Stored entries
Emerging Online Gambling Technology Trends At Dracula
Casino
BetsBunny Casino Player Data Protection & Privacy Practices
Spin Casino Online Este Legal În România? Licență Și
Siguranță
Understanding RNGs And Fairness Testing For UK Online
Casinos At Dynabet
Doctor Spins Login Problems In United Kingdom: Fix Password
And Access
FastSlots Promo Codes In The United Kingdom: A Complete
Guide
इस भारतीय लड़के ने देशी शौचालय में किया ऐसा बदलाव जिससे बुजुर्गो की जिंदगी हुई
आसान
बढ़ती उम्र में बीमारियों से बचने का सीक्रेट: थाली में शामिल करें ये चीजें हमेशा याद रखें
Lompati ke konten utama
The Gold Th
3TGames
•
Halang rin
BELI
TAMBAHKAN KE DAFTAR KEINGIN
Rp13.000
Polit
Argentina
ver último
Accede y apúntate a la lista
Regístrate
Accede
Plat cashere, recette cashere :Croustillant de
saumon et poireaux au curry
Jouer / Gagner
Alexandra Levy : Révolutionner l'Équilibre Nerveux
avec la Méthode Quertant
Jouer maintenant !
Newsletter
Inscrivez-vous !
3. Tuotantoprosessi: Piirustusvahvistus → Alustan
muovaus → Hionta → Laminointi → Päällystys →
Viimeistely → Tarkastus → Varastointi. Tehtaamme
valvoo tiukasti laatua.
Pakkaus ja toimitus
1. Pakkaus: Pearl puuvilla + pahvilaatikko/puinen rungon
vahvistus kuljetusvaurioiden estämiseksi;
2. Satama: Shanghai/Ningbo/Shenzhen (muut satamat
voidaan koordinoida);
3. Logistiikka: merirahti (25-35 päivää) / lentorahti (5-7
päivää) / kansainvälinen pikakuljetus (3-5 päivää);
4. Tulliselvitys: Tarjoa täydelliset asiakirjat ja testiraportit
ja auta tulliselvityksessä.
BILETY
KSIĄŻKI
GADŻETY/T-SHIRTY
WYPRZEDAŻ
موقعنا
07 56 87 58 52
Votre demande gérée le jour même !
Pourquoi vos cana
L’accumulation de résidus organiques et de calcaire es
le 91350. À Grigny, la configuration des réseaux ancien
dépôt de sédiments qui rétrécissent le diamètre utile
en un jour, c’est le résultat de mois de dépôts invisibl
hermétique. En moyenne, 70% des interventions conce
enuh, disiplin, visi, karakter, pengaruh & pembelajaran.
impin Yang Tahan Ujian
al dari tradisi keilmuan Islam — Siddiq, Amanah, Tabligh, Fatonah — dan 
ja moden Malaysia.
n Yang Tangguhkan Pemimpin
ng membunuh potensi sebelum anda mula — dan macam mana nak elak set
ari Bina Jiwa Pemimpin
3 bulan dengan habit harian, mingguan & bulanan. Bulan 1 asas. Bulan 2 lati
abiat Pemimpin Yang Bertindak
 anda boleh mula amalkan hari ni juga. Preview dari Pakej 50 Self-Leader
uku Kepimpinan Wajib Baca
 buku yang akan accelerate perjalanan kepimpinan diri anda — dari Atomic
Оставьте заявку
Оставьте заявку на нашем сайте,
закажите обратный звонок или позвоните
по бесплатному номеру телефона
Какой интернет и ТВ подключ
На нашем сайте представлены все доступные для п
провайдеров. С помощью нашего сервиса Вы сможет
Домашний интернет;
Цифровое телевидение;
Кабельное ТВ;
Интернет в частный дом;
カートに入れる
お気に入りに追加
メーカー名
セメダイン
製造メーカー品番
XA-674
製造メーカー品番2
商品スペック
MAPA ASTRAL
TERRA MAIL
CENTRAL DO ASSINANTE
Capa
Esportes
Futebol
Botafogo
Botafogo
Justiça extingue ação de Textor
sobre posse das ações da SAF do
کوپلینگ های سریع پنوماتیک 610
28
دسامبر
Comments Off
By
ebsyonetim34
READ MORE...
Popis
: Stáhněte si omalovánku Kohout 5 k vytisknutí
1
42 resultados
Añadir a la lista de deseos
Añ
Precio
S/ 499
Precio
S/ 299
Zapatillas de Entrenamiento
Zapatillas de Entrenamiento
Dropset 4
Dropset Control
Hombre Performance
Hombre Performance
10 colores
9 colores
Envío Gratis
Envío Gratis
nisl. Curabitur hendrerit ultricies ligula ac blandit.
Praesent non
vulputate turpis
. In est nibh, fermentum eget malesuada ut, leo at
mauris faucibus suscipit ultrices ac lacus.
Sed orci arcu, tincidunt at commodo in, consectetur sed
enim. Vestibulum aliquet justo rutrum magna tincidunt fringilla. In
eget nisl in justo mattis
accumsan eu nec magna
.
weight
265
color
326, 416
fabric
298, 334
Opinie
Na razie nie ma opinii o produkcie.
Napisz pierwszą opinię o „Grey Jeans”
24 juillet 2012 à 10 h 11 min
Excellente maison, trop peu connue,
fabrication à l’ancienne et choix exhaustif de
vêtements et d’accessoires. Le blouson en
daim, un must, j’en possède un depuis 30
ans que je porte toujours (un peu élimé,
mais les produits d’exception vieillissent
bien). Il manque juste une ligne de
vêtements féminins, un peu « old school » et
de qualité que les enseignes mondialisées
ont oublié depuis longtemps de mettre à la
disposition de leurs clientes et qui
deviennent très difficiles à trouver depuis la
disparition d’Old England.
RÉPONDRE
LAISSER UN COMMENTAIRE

## How to complete this task
Please print all the data again exactly as given.

## Solution to this problem
Emerging Online Gambling Technology Trends At Dracula
Casino
BetsBunny Casino Player Data Protection & Privacy Practices
Spin Casino Online Este Legal În România? Licență Și
Siguranță
Understanding RNGs And Fairness Testing For UK Online
Casinos At Dynabet
Doctor Spins Login Problems In United Kingdom: Fix Password
And Access
FastSlots Promo Codes In The United Kingdom: A Complete
Guide
इस भारतीय लड़के ने देशी शौचालय में किया ऐसा बदलाव जिससे बुजुर्गो की जिंदगी हुई
आसान
बढ़ती उम्र में बीमारियों से बचने का सीक्रेट: थाली में शामिल करें ये चीजें हमेशा याद रखें
Lompati ke konten utama
The Gold Th
3TGames
•
Halang rin
BELI
TAMBAHKAN KE DAFTAR KEINGIN
Rp13.000
Polit
Argentina
ver último
Accede y apúntate a la lista
Regístrate
Accede
Plat cashere, recette cashere :Croustillant de
saumon et poireaux au curry
Jouer / Gagner
Alexandra Levy : Révolutionner l'Équilibre Nerveux
avec la Méthode Quertant
Jouer maintenant !
Newsletter
Inscrivez-vous !
3. Tuotantoprosessi: Piirustusvahvistus → Alustan
muovaus → Hionta → Laminointi → Päällystys →
Viimeistely → Tarkastus → Varastointi. Tehtaamme
valvoo tiukasti laatua.
Pakkaus ja toimitus
1. Pakkaus: Pearl puuvilla + pahvilaatikko/puinen rungon
vahvistus kuljetusvaurioiden estämiseksi;
2. Satama: Shanghai/Ningbo/Shenzhen (muut satamat
voidaan koordinoida);
3. Logistiikka: merirahti (25-35 päivää) / lentorahti (5-7
päivää) / kansainvälinen pikakuljetus (3-5 päivää);
4. Tulliselvitys: Tarjoa täydelliset asiakirjat ja testiraportit
ja auta tulliselvityksessä.
BILETY
KSIĄŻKI
GADŻETY/T-SHIRTY
WYPRZEDAŻ
موقعنا
07 56 87 58 52
Votre demande gérée le jour même !
Pourquoi vos cana
L’accumulation de résidus organiques et de calcaire es
le 91350. À Grigny, la configuration des réseaux ancien
dépôt de sédiments qui rétrécissent le diamètre utile
en un jour, c’est le résultat de mois de dépôts invisibl
hermétique. En moyenne, 70% des interventions conce
enuh, disiplin, visi, karakter, pengaruh & pembelajaran.
impin Yang Tahan Ujian
al dari tradisi keilmuan Islam — Siddiq, Amanah, Tabligh, Fatonah — dan 
ja moden Malaysia.
n Yang Tangguhkan Pemimpin
ng membunuh potensi sebelum anda mula — dan macam mana nak elak set
ari Bina Jiwa Pemimpin
3 bulan dengan habit harian, mingguan & bulanan. Bulan 1 asas. Bulan 2 lati
abiat Pemimpin Yang Bertindak
 anda boleh mula amalkan hari ni juga. Preview dari Pakej 50 Self-Leader
uku Kepimpinan Wajib Baca
 buku yang akan accelerate perjalanan kepimpinan diri anda — dari Atomic
Оставьте заявку
Оставьте заявку на нашем сайте,
закажите обратный звонок или позвоните
по бесплатному номеру телефона
Какой интернет и ТВ подключ
На нашем сайте представлены все доступные для п
провайдеров. С помощью нашего сервиса Вы сможет
Домашний интернет;
Цифровое телевидение;
Кабельное ТВ;
Интернет в частный дом;
カートに入れる
お気に入りに追加
メーカー名
セメダイン
製造メーカー品番
XA-674
製造メーカー品番2
商品スペック
MAPA ASTRAL
TERRA MAIL
CENTRAL DO ASSINANTE
Capa
Esportes
Futebol
Botafogo
Botafogo
Justiça extingue ação de Textor
sobre posse das ações da SAF do
کوپلینگ های سریع پنوماتیک 610
28
دسامبر
Comments Off
By
ebsyonetim34
READ MORE...
Popis
: Stáhněte si omalovánku Kohout 5 k vytisknutí
1
42 resultados
Añadir a la lista de deseos
Añ
Precio
S/ 499
Precio
S/ 299
Zapatillas de Entrenamiento
Zapatillas de Entrenamiento
Dropset 4
Dropset Control
Hombre Performance
Hombre Performance
10 colores
9 colores
Envío Gratis
Envío Gratis
nisl. Curabitur hendrerit ultricies ligula ac blandit.
Praesent non
vulputate turpis
. In est nibh, fermentum eget malesuada ut, leo at
mauris faucibus suscipit ultrices ac lacus.
Sed orci arcu, tincidunt at commodo in, consectetur sed
enim. Vestibulum aliquet justo rutrum magna tincidunt fringilla. In
eget nisl in justo mattis
accumsan eu nec magna
.
weight
265
color
326, 416
fabric
298, 334
Opinie
Na razie nie ma opinii o produkcie.
Napisz pierwszą opinię o „Grey Jeans”
24 juillet 2012 à 10 h 11 min
Excellente maison, trop peu connue,
fabrication à l’ancienne et choix exhaustif de
vêtements et d’accessoires. Le blouson en
daim, un must, j’en possède un depuis 30
ans que je porte toujours (un peu élimé,
mais les produits d’exception vieillissent
bien). Il manque juste une ligne de
vêtements féminins, un peu « old school » et
de qualité que les enseignes mondialisées
ont oublié depuis longtemps de mettre à la
disposition de leurs clientes et qui
deviennent très difficiles à trouver depuis la
disparition d’Old England.
RÉPONDRE
LAISSER UN COMMENTAIRE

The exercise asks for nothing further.